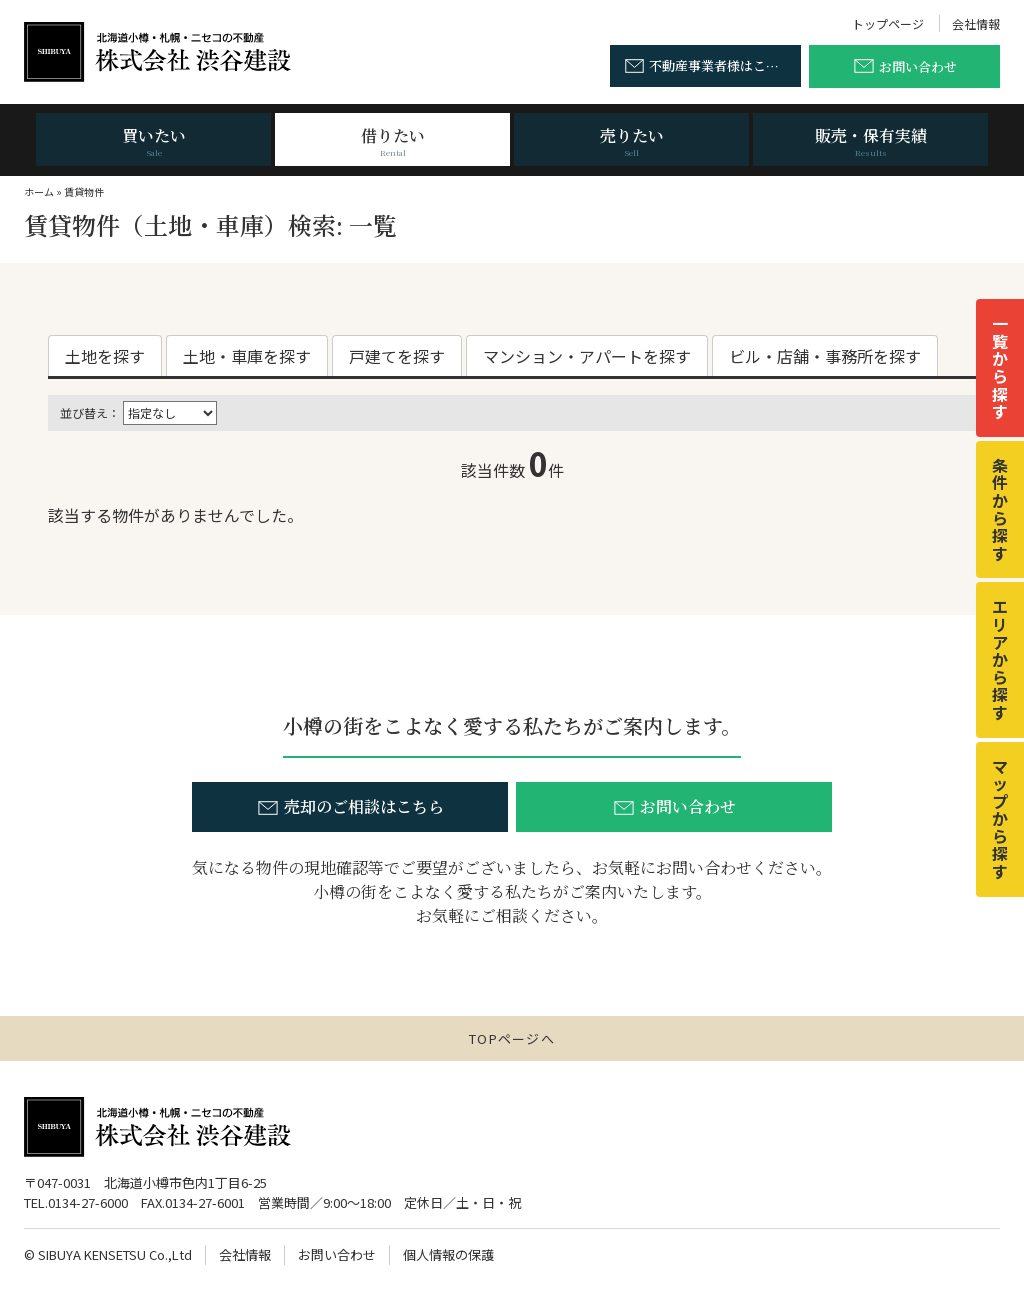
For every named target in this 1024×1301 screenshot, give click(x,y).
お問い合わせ (337, 1254)
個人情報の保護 (448, 1254)
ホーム (39, 191)
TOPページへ (512, 1038)
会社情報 (976, 23)
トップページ (888, 23)
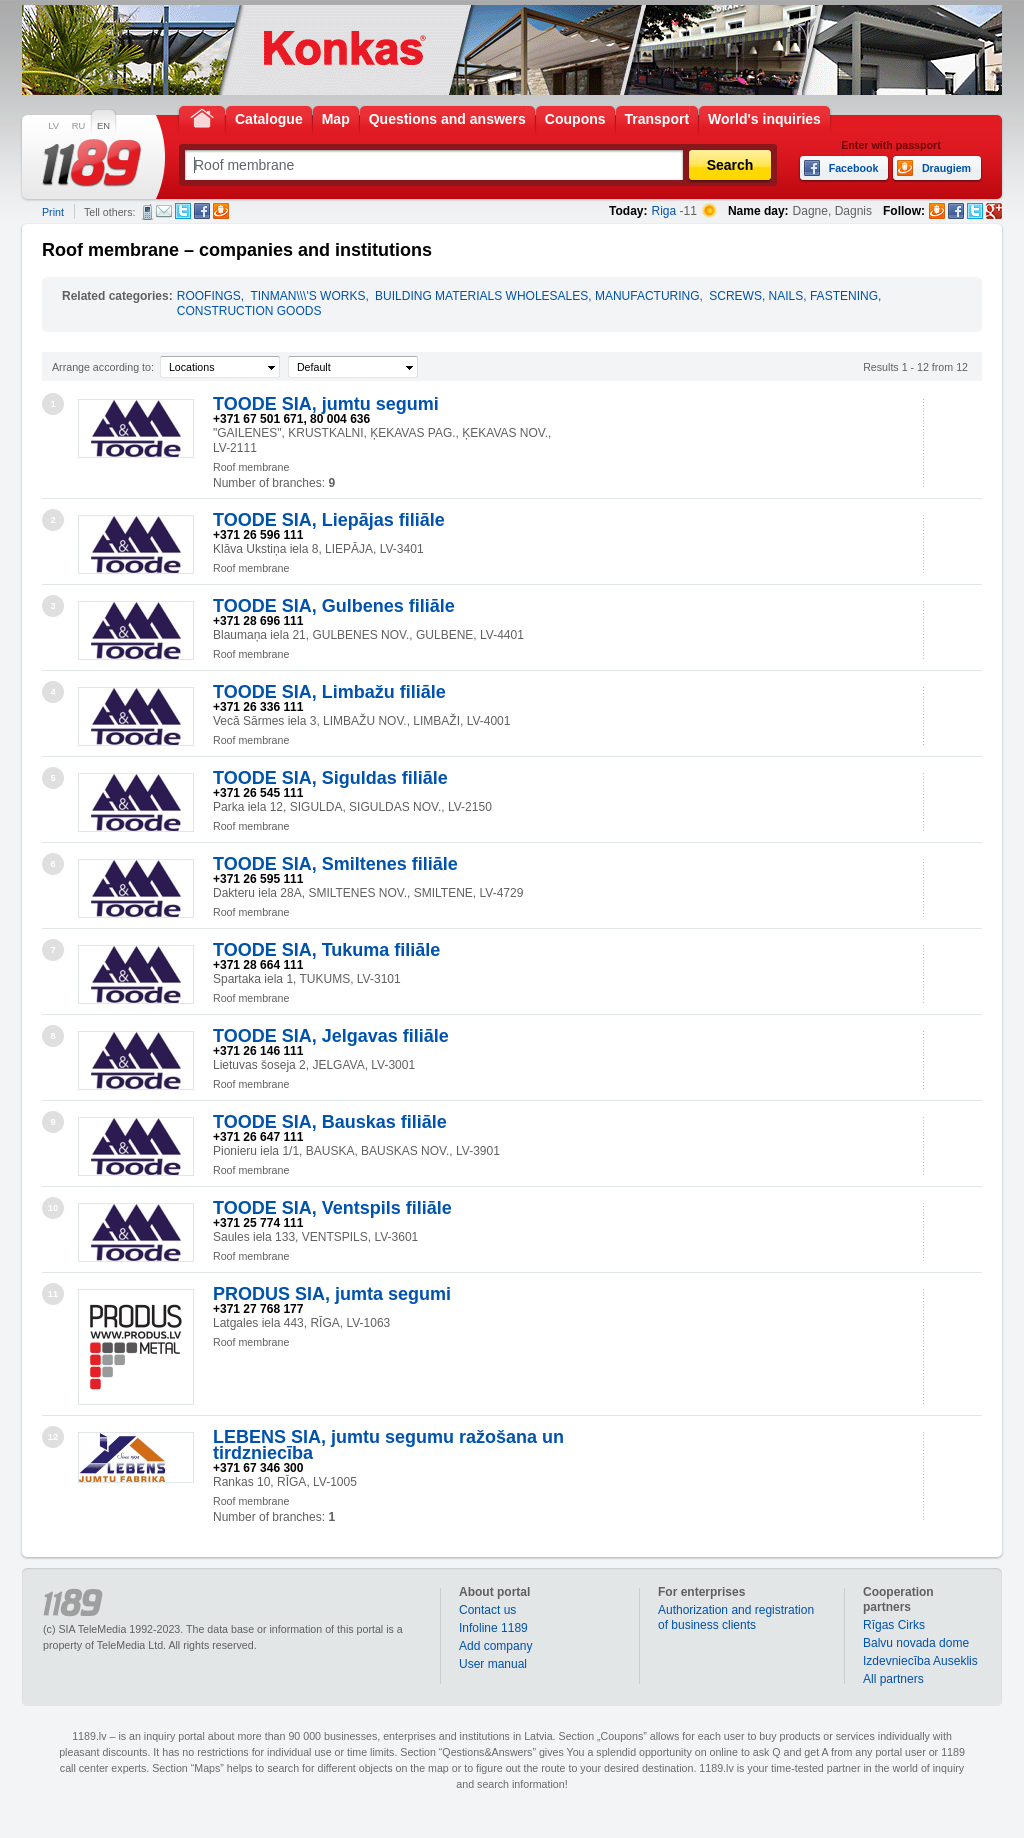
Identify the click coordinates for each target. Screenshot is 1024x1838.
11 (53, 1294)
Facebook (202, 211)
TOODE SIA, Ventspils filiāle (332, 1208)
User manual (493, 1664)
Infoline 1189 (493, 1628)
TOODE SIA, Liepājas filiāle (329, 520)
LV (53, 126)
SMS (147, 212)
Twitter (183, 211)
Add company (495, 1646)
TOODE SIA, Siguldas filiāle (330, 778)
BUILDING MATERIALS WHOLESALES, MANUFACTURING (537, 296)
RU (78, 126)
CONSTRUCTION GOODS (249, 311)
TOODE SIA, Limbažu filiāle (329, 692)
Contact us (487, 1610)
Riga (664, 211)
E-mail (164, 211)
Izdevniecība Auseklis (920, 1661)
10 (53, 1208)
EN (103, 126)
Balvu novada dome (916, 1643)
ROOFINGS (209, 296)
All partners (893, 1679)
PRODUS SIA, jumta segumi (332, 1294)
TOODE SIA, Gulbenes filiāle (334, 606)
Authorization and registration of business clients (736, 1617)
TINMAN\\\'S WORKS (307, 296)
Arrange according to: (103, 367)
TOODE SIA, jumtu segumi (326, 404)
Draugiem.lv (221, 211)
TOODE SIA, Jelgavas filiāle (331, 1036)
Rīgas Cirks (894, 1625)
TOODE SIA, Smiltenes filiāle (335, 864)
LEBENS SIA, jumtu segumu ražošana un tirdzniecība (388, 1445)
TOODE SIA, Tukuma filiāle (326, 950)
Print (53, 212)
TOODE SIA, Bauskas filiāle (330, 1122)
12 (53, 1437)
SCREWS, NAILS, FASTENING (793, 296)
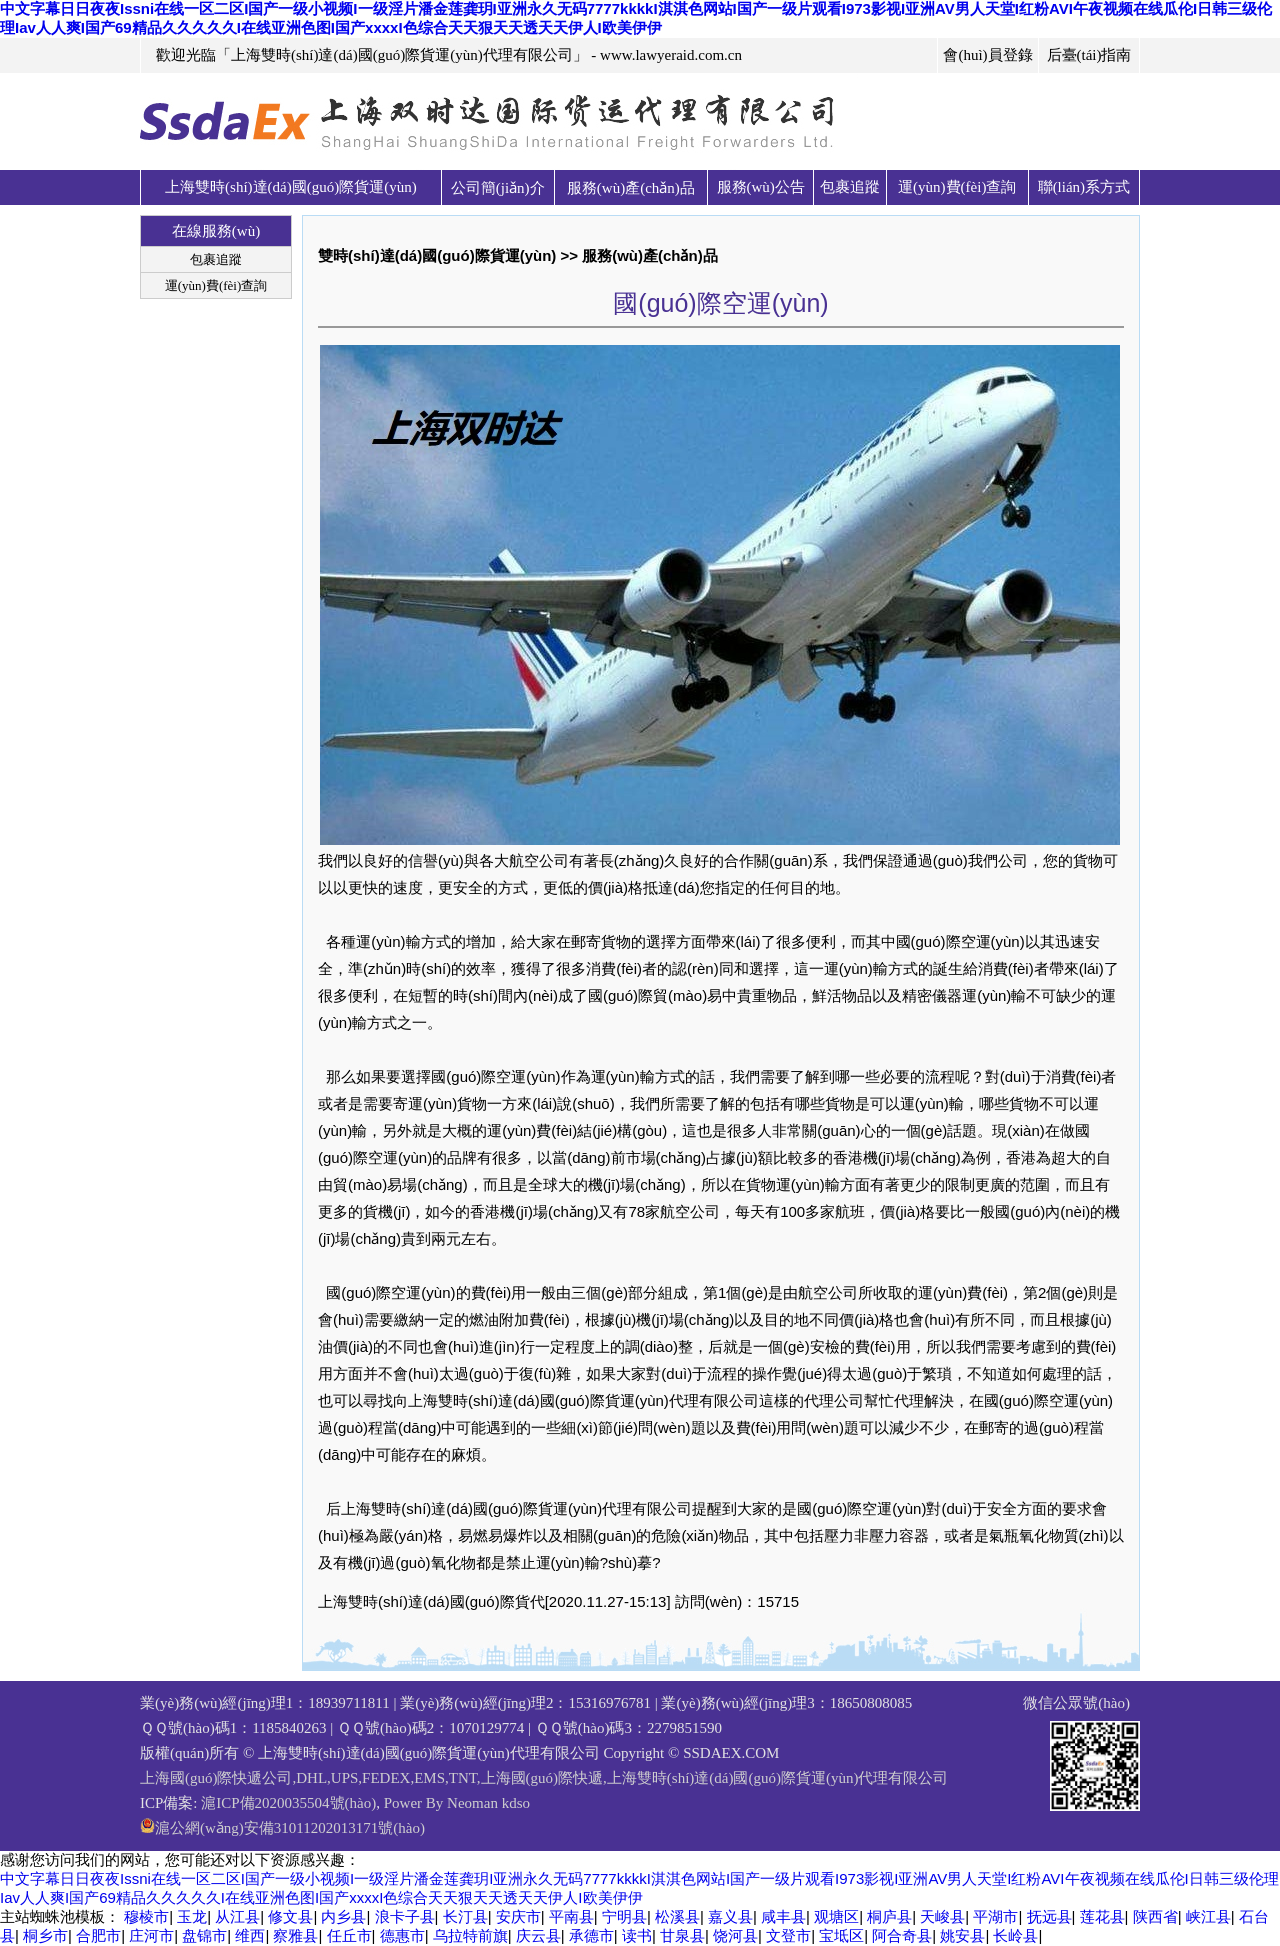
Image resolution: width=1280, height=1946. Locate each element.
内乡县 (343, 1916)
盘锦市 (204, 1935)
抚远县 (1049, 1916)
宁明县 (624, 1916)
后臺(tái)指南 (1089, 55)
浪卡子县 (405, 1916)
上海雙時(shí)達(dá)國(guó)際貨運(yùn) (291, 187)
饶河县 (735, 1935)
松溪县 (677, 1916)
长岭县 (1015, 1935)
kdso (516, 1803)
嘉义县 (730, 1916)
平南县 (571, 1916)
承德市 (591, 1935)
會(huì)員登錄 (987, 55)
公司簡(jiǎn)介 (498, 188)
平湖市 (995, 1916)
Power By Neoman (441, 1803)
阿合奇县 (902, 1935)
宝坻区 (841, 1935)
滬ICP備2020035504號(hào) (288, 1803)
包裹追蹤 (850, 187)
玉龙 (192, 1916)
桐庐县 (889, 1916)
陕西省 (1155, 1916)
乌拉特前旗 (470, 1935)
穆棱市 (146, 1916)
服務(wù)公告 (761, 187)
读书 (637, 1935)
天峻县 (942, 1916)
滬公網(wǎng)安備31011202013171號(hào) (290, 1828)
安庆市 (518, 1916)
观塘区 (836, 1916)
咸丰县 (783, 1916)
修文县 (290, 1916)
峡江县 (1208, 1916)
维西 (250, 1935)
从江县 (237, 1916)
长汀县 (465, 1916)
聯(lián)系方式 (1084, 187)
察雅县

## What to work on:
Your answer should be the lines above, word for word, from the line with "TOODE SIA, Bauskas filiāle (330, 1122)" through the line with "承德市 (591, 1935)", minus the pictures.

## Task answer:
TOODE SIA, Bauskas filiāle (330, 1122)
12 (53, 1437)
SCREWS, NAILS, FASTENING (793, 296)
Image resolution: width=1280, height=1946. Locate each element.
内乡县 (343, 1916)
盘锦市 (204, 1935)
抚远县 (1049, 1916)
宁明县 (624, 1916)
后臺(tái)指南 (1089, 55)
浪卡子县 (405, 1916)
上海雙時(shí)達(dá)國(guó)際貨運(yùn) (291, 187)
饶河县 (735, 1935)
松溪县 (677, 1916)
长岭县 (1015, 1935)
kdso (516, 1803)
嘉义县 (730, 1916)
平南县 (571, 1916)
承德市 (591, 1935)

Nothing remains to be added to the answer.